OPINION.
James:The sole issue in this appeal is whether the taxpayer as :a matter of right is entitled to have its tax computed under the provisions of section 328 of the Revenue Act of 1918, or whether *330the computation of the tax under section 302 relieves the Commissioner of the necessity for computation under section 328.
Section 301 of the Revenue Act of 1918 imposes an excess and war-profits tax upon the income of corporations, which involves the use of so-called excess and war profits credits based upon named percentages of invested capital and the graduation of the tax in named percentages also of invested capital.
As a limitation upon the tax of corporations with small incomes, section 302 was inserted in the statute, reading in full as follows:
That the tax imposed by subdivision (a) of section 301 shall in no case be more than 30 per centum of the amount of the net income in excess of $3,000 and not in excess of $20,000, plus 80 per centum of the amount of the net income in excess of $20,000; the tax imposed by subdivision (b) of section 301 shall in no case be more than 20 per centum of the amount of the net income in excess of $3,000 and not in excess of $20,000, plus 40 per centum of the amount of the net income in excess of $20,000; and the above limitations shall apply to the taxes computed under subdivisions (a) and (b) of section 301, respectively, when used in subdivision (c) of that section. Nothing in this section shall be construed in such manner as to increase the tax imposed by section 301.
Further to render practicable the administration of the law and in recognition of some of the difficulties involved in the graduations of a tax based on the investment in the corporation, Congress enacted sections 327 and 328. The pertinent portion of section 327 reads as follows:
That in the following cases the tax shall be determined as provided in section 328:
(a) Where the Commissioner is unable to determine the invested capital as provided in section 326;
(b) In the case of a foreign corporation;
(c) Where a mixed aggregate of tangible property and intangible property has been paid in for stock or for stock and bonds and the Commissioner is unable satisfactorily to determine the respective values of the several classes of property at the time of payment, or to distinguish the classes of property paid in for stock and for bonds, respectively;
(d) Where upon application by the corporation the Commissioner finds and so declares of record that the tax if determined without benefit of this section would, owing to abnormal conditions affecting the capital or income of the corporation, work upon the corporation an exceptional hardship evidenced by gross disproportion between the tax computed without benefit of this section and the tax computed by reference to the representative corporations specified in section 328.
In three of the four cases above, it is necessary for the Commissioner to determine certain facts which operate as conditions precedent to the application of section 328, but when these conditions precedent have been found by him the application of the statute is *331mandatory.. It further appears that section 302 sets forth an absolute minimum limitation of the tax which would otherwise be imposed under either section 301 or 328. Under these circumstances? we are of the opinion that, where the Commissioner has once found the antecedent circumstances, the provisions of section 327 and 328 apply, and the tax must be computed under the latter section.
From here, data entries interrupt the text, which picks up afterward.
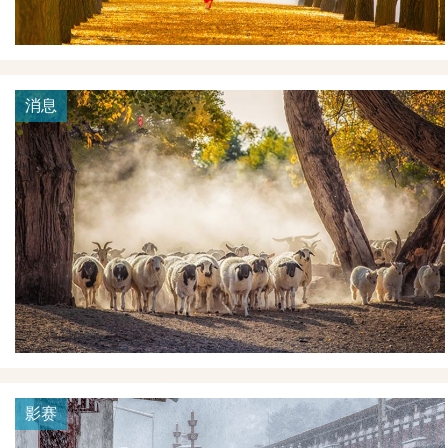
消息
影赛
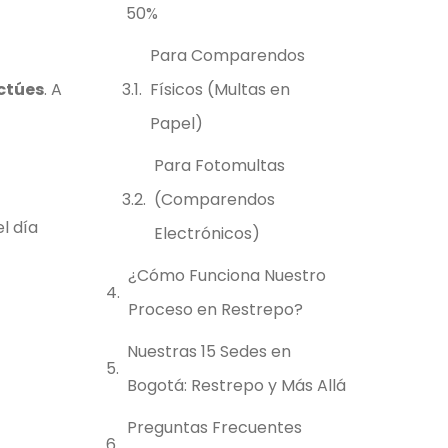
50%
Para Comparendos
Físicos (Multas en
ctúes
. A
Papel)
Para Fotomultas
(Comparendos
l día
Electrónicos)
¿Cómo Funciona Nuestro
Proceso en Restrepo?
Nuestras 15 Sedes en
Bogotá: Restrepo y Más Allá
Preguntas Frecuentes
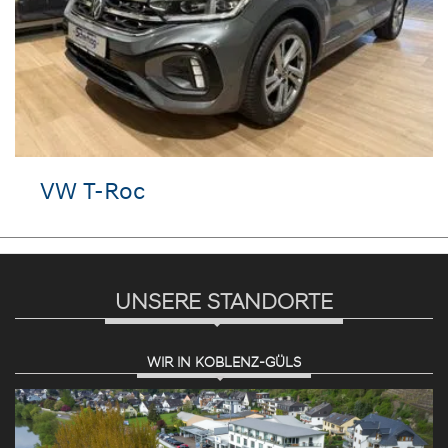
VW T-Roc
UNSERE STANDORTE
WIR IN KOBLENZ-GÜLS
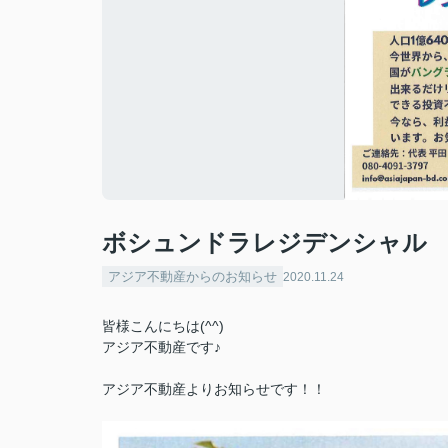
ボシュンドラレジデンシャル
アジア不動産からのお知らせ
2020.11.24
皆様こんにちは(^^)
アジア不動産です♪
アジア不動産よりお知らせです！！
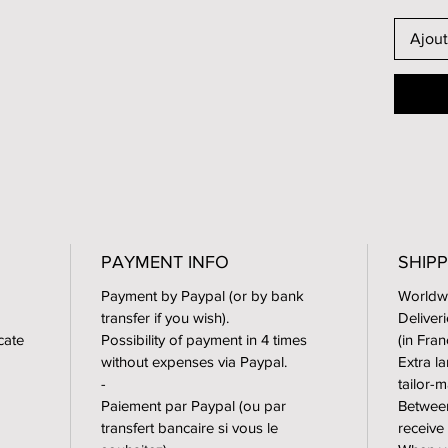
unframe
format 
Ajout
Two fin
satin p
Photosa
(Harman
Prints 
laborat
PAYMENT INFO
SHIPP
For fra
Payment by Paypal (or by bank
Worldwi
an alum
transfer if you wish).
Deliver
placed 
icate
Possibility of payment in 4 times
(in Fra
without expenses via Paypal.
Extra l
Extra l
-
tailor
tailor-
Paiement par Paypal (ou par
Between
transfert bancaire si vous le
receive
-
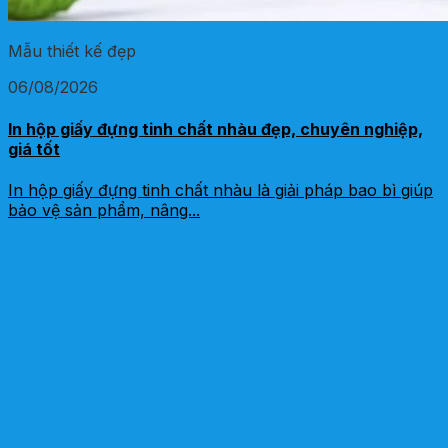
Mẫu thiết kế đẹp
06/08/2026
In hộp giấy đựng tinh chất nhàu đẹp, chuyên nghiệp,
giá tốt
In hộp giấy đựng tinh chất nhàu là giải pháp bao bì giúp
bảo vệ sản phẩm, nâng...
If, then, the tax as computed under section 302 should be less than the tax computed under section 328, the computation under section 302 applies and the ultimate tax is assessed and collected thereunder.
The taxpayer here has proved that for three years prior to 1920 the Commissioner has held that its invested capital could not be satisfactorily determined. It further appears that the Commissioner did not determine the invested capital of the taxpayer or compute the tax under section 301 for the taxable year here in question. It further appears that he did not compute the tax under the provisions of section 328. Section 302, in our opinion is an alternative provision, not to be applied unless the tax computed under that section is less than the tax computed under either section 301 or under section 328 in the event that the mandatory provision of section 327(a) applies. In the absence of evidence that the Commissioner is able to determine the invested capital of the taxpayer for the taxable year here in question, and in view of the fact that he has not first computed the tax under the provisions of section 301, we are of the opinion that the application of section 302 in the first instance was erroneous. This being true, it follows that the Commissioner should determine the invested capital of the taxpayer for the year here in question, if he can do so, and compute the tax under the provisions of section 301.
If the tax when so computed be greater than the tax computed under section 302, the deficiency in issue will be approved. If the Commissioner is unable to determine the invested capital and therefore is unable to compute the tax 'under section 301, section 328 should be applied, and if the tax when so computed be less than the tax computed under section 302, the deficiency, if any, should be recomputed accordingly.
The taxpayer has submitted no evidence as to comparatives under section 328. Such being the case, it will be bound here by the determination of the Commissioner with reference to the amount of tax which shall be found to be due’ under the provisions of section 328. Final determination will be settled as set forth in the decision.